Mumbai siblings turned billionaires after selling their advertising technology startup company to investors from China

Mumbai, August 23: Two Mumbai-bred siblings turned billionaires on Monday when they sold their advertising technology startup to Chinese investors for $900 million. The 34-year-old Divyank Turakhia and his older brother Bhavin, 36, who grew up in the suburbs of Juhu and Andheri and turned web entrepreneurs in their teens struck an all-cash deal to divest their company Media.net, merging it with the China-listed Beijing Miteno Communication Technology, timesofindia.com.

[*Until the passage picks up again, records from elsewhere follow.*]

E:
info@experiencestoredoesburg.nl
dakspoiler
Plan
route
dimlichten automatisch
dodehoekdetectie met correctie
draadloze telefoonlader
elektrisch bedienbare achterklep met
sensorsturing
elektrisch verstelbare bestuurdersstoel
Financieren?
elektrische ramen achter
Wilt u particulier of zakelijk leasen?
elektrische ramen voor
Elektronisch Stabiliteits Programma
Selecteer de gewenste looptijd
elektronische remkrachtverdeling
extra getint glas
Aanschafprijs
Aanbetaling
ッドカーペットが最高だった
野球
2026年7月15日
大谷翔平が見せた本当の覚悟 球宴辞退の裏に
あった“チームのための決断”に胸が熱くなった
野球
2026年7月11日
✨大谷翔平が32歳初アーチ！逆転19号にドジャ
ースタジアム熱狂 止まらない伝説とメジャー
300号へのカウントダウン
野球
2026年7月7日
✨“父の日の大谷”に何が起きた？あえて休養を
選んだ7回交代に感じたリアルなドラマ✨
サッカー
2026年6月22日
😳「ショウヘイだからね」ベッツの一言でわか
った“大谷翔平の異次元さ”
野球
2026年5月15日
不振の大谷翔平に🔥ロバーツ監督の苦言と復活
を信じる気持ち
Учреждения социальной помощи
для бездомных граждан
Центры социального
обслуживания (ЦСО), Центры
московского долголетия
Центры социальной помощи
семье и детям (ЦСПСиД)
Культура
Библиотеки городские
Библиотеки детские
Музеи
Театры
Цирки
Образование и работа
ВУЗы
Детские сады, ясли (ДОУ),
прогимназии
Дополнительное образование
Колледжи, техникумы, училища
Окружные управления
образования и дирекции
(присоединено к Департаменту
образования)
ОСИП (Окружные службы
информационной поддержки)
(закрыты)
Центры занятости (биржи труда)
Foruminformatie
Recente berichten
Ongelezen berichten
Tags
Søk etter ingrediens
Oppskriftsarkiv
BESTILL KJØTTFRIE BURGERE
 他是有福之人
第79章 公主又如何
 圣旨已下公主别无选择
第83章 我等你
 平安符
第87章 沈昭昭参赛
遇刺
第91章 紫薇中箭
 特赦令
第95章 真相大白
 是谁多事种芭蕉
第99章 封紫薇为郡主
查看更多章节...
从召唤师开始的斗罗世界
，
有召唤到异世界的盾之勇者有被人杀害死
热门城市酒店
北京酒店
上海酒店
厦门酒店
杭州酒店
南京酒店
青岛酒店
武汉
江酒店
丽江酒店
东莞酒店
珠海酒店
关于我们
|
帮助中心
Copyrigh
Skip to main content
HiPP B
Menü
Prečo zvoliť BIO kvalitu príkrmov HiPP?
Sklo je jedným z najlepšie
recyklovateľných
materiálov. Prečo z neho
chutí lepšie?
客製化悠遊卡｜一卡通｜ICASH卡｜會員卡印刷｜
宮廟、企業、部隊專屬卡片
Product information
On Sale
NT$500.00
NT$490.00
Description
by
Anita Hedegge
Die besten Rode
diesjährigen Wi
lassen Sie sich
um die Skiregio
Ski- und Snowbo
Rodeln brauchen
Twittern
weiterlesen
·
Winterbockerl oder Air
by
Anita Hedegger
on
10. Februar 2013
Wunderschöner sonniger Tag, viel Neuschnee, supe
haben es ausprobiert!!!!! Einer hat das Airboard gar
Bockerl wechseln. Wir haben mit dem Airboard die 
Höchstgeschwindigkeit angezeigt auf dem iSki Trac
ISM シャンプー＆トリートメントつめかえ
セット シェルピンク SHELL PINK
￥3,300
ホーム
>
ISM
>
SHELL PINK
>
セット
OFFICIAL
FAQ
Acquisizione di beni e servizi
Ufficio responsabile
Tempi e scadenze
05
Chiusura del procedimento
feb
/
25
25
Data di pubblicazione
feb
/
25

This makes it one of the largest M&As in the ad tech industry beating Google’s $750 million acquisition of AdMob and Twitter’s MoPub purchase for $350 million.
What’s noteworthy is that while most ad tech firm are struggling globally, including Media.net’s home grown rival InMobi, which is backed by Softbank Corp, the Turakhia brothers have been able to pull off this transaction amid an overall slowing market. The payout for the brothers from the deal may be staggered, people familiar with the details of the acquisition said.
The younger Divyank who runs Media.net will continue to steer it post the buyout while Bhavin, 36, will manage the Mumbaiheadquartered Directi, which operates four startups in the web communications and payments space. This is not the first exit for the Turakhia brothers, who had in 2014 sold Directi’s domain registration businesses like BigRock, LogicBoxes and Reseller Club, for $160 million to NASDAQ-listed Endurance International Group.
A person who has seen the brothers closely said they are brilliant coders who don’t have an engineering degree. “They’ve learned everything including how to code themselves,” the person said.